Fate came calling a year or so later, when the legendary black American contralto Marion Anderson visited Trinidad. Mendez sang for her, and was advised by the diva to develop her talents in the US. That was the start of a life of musical study and performance.

Mendez has studied extensively in New York, starting out at the renowned Mannes College of Music, where she absorbed the foundations of her future career: diction, language, staging, movement, make-up, costuming, even fencing. “We learned how to walk like a man, act like a man, in case we got ‘pants’ roles,” she recalls.

She also sang and studied with professors from the Juilliard School. Since then she has performed at concert halls and music festivals in New York, Toronto, Italy, Germany and several Eastern European countries. She has (of course) performed in Trinidad; and with the Caracas Opera Company. She has even met the Queen, at a Buckingham Palace party.

A youthful marriage to celebrated Trinidadian cyclist Lennox “Reds” Morris, followed by three sons before she was 25, slowed but did not stop Mendez’ singing career. By then living in Toronto, she would fly to New York for auditions, master classes and recitals.

When her marriage ended some years later, Mendez began taking private voice students. She sang recitals in Toronto and took master classes in New York. As her boys grew older, into their late teens, she confesses, “I just took off for Europe,” flying back and forth; but never, she insists, missing any of their high-school concerts. Well, almost never: “I only missed one, and Allan (her youngest son) never let me forget it.”

Not surprisingly, Mendez’ oldest son, Colin, turned seriously to music, and is now an orchestra conductor. To help Colin develop his abilities, she founded Ars Musica in 1996.

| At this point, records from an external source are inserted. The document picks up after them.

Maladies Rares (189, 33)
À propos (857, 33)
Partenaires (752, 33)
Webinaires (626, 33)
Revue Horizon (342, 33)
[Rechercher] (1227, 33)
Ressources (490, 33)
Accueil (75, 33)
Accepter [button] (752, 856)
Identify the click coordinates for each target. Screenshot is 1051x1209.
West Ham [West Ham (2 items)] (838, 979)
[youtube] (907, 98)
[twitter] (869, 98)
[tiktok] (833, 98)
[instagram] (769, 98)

A small arts performing group, Ars Musica has mounted scaled-down versions of major operas (they can’t afford sets and scenery, or large opera choruses) and numerous recitals featuring both Mendez and her students. “We’re the only small group (in Toronto) with our own conductor and orchestra,” she says. She sees the on-stage experience as vital for her students, two of whom have been featured in the Canadian reality TV show Bathroom Divas.

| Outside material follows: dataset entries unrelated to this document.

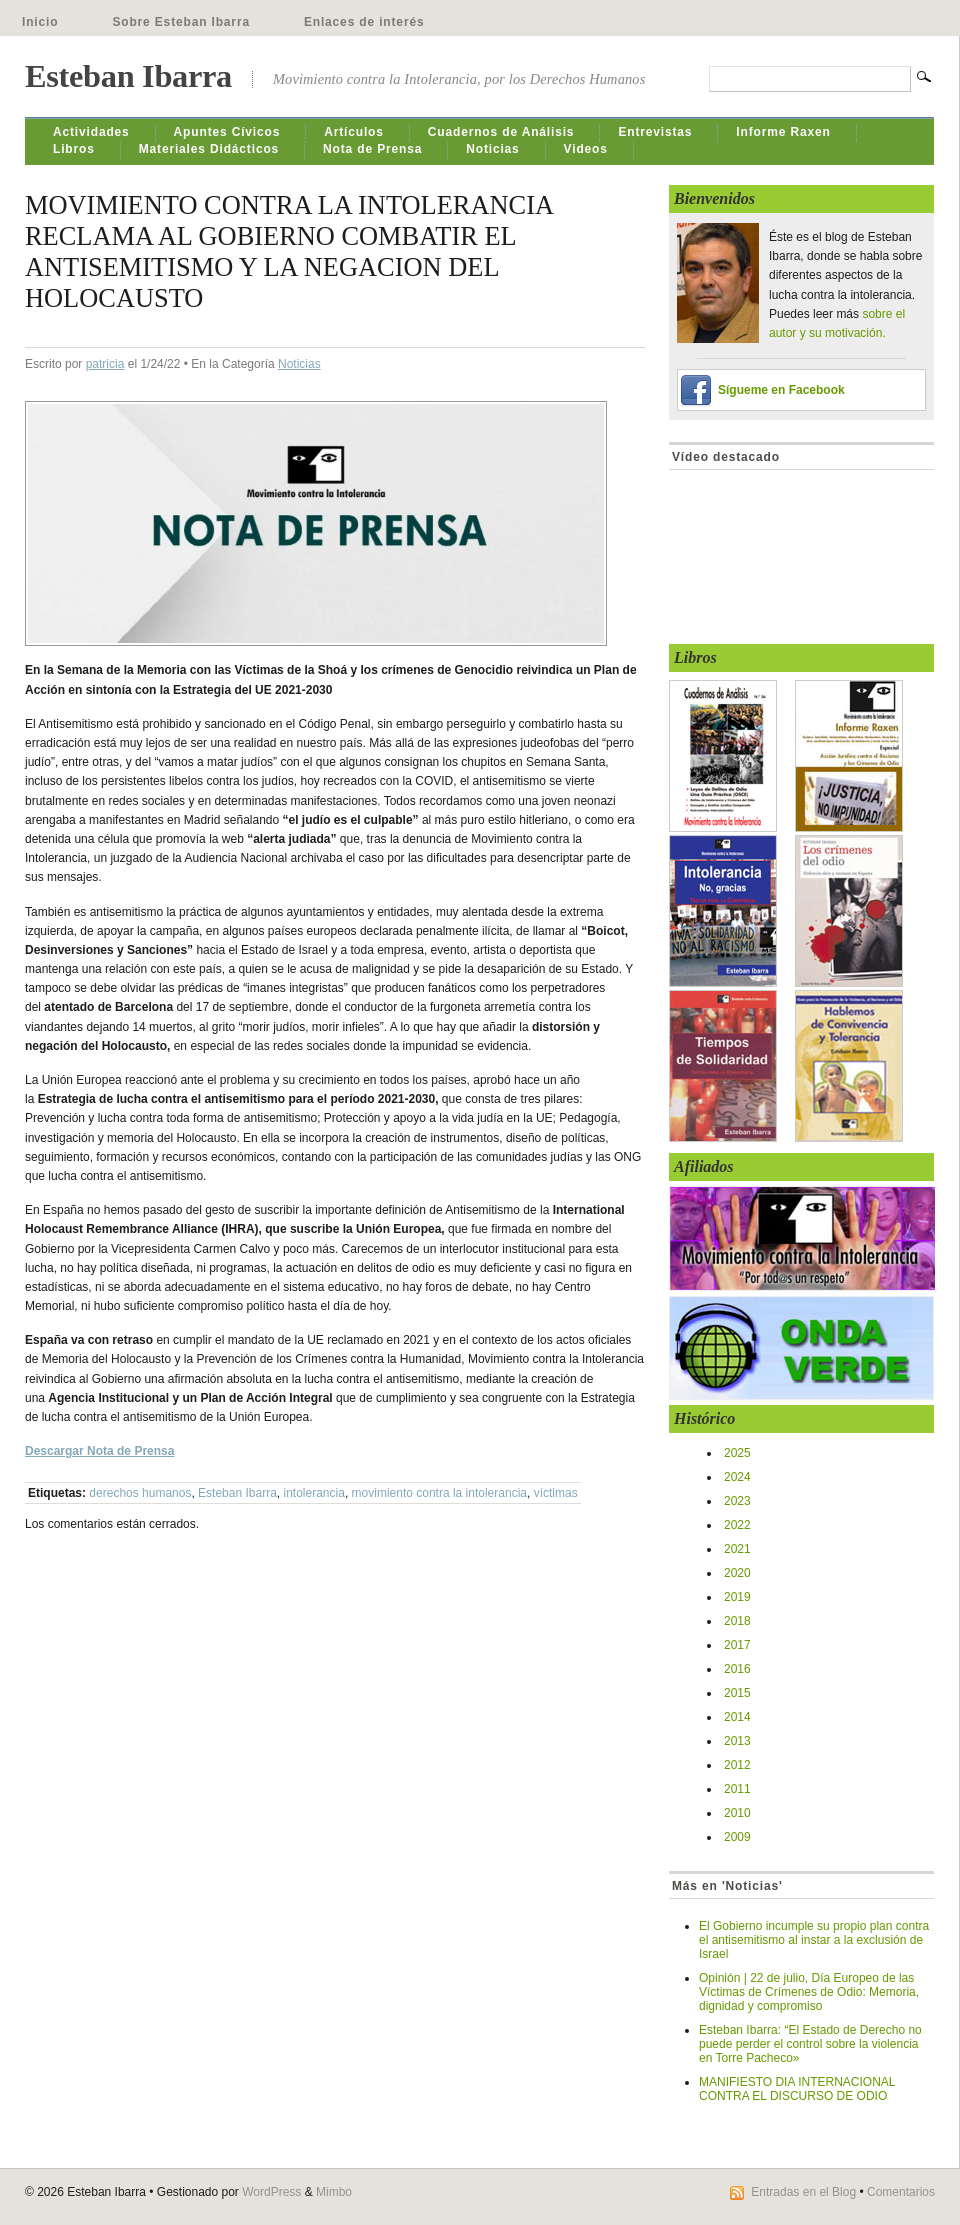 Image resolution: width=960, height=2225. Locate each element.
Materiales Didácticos (209, 149)
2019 (737, 1597)
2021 (737, 1549)
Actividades (91, 132)
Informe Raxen (783, 132)
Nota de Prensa (372, 149)
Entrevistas (655, 132)
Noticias (492, 149)
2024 (737, 1477)
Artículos (354, 132)
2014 (737, 1717)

Still glamorous at 64, Mendez has not abandoned her own singing career, but these days her energy is focused on advancing her promising students. She makes periodic trips across the border into the US, to personally present her rising stars to her own former mentors, highly-respected singers who can open important doors. And her commitment to her protégés is absolute: if any of them is singing a concert anywhere within reach, Mendez is right there beside them, mothering from the sidelines, keeping them on track.

Paul Abelha, her window-rattling tenor (and Bathroom Diva finalist) explains why he chose to study with her: “It’s because of her open-mindedness to the voice, in comparison to most of my past teachers. She’s more about discovering what works for the individual, than sticking with a lot of rules and guidelines. With her, I can discover the sound the way I can do it.”